Page-level text extractions
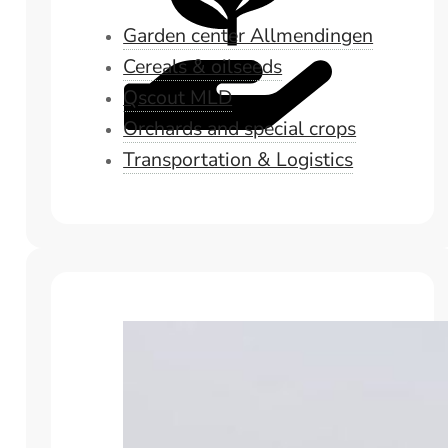
Garden center Allmendingen
Cereals & oilseeds
Qscout MLD
Orchards and special crops
Transportation & Logistics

■ **TASK TO COMPLETE**
Repeat the entries exactly as they are given, leaving out each image.

■ **COMPLETED EXERCISE**
Garden center Allmendingen
Cereals & oilseeds
Qscout MLD
Orchards and special crops
Transportation & Logistics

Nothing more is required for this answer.